The Pritchett-Tuckers
Two shocking revelations: Lily apparently does not lack the capacity to act like a little shit, and Cam is not a man of endless patience. Burned out, he dumps her off with Gloria for the day and trots off to run errands for Jay’s birthday party. A free man! But first he commiserates with a lovestruck Manny, who’s about to go hang out with a girl whom he fears will ask him to play softball. He has a glove, but, um: “I’ve only used it once, and it was to take a torte out of the oven.” Cam gives him some pointers (apparently once having taken up softball to impress a potential suitor of his own, we gather), then gets a call from him later while in line at the bakery. “Every time I open my mouth I say something stupid. I called her bedroom ‘fantaisy.’ That’s not even a word!” Manny laments. Cam starts feeding him lines over the phone — “You are the prettiest, smartest girl in the sixth grade. I know you’re only 11, but I can’t stop thinking about you!” — that get him judgy side-eyed out of the bakery, trapping Jay’s cake inside.
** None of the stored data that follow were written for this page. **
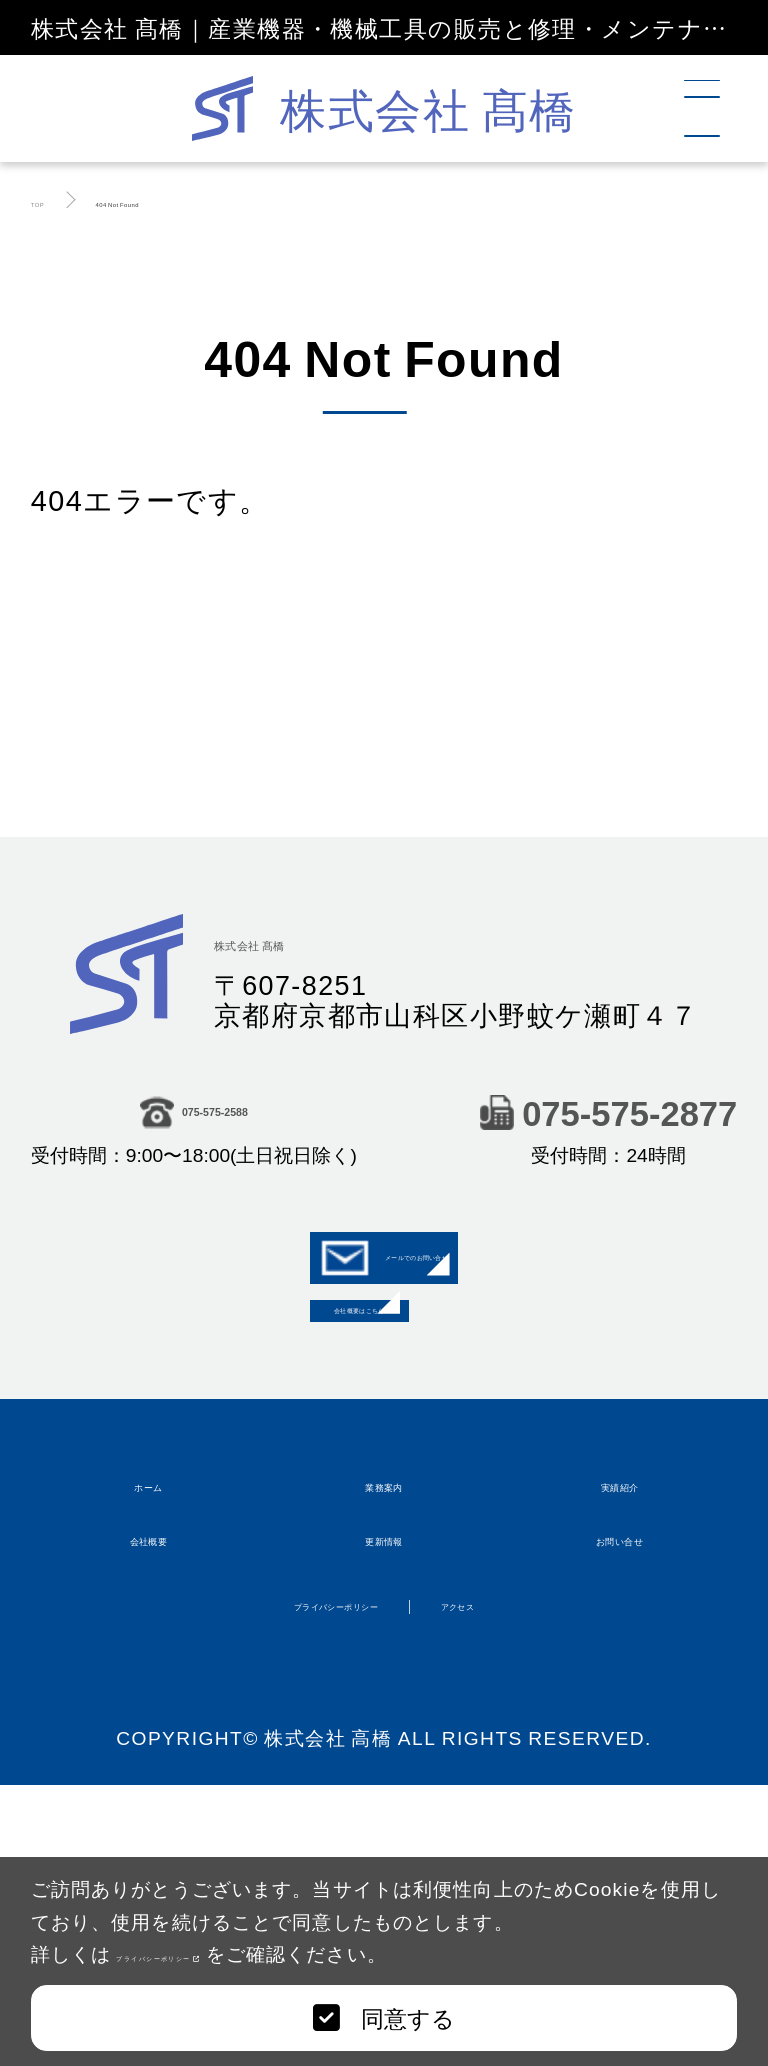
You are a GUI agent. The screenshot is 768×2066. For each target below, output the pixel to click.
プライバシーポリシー (233, 1953)
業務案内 (384, 1657)
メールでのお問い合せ (384, 1290)
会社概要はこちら (384, 1412)
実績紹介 (620, 1657)
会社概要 (149, 1764)
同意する (383, 2017)
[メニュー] (714, 109)
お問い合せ (619, 1764)
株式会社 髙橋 (328, 942)
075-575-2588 (193, 1118)
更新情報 (384, 1764)
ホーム (148, 1657)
And so, with the rest of the family variously indisposed, that leaves no one but Jay to go retrieve Jay’s birthday cake. Which he does, but only after retrieving Mitch and Claire from their old backyard after their car is towed. We loved the scene of Jay driving them home, scolding them, as they slump in the backseat on each other like little kids too proud of their own adventure to feel fully shamed. (“These pants are new! Climbing over that fence, I might’ve wrecked ‘em.” “Rectum!”) Between all the sibling- and stepbrother-in-law-bonding, it’s hardly a surprise when, at the end of the episode, as Cam and Mitch watch their big weird family pile into the boat in the swimming pool, the subject of a little brother for Lily comes up. Not exactly a season-finale cliffhanger, unless you’re concerned about whether or not they’ll be able to find a kid that’s at least as cute as her.